* **EXERCISE INPUT**:
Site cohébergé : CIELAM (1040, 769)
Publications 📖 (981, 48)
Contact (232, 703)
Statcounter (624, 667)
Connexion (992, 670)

---

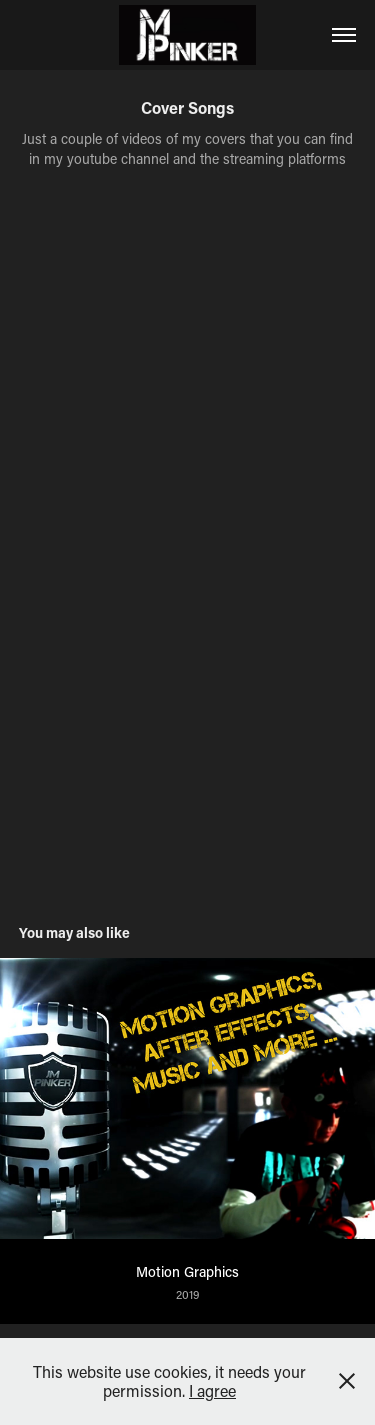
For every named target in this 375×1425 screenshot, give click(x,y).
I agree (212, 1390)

* **WHAT IS EXPECTED**: Your task is to retype the entries verbatim, starting with the line that holds "For every named" and stopping after the line that holds "I agree (212, 1390)".

* **EXPECTED ANSWER**:
For every named target in this 375×1425 screenshot, give click(x,y).
I agree (212, 1390)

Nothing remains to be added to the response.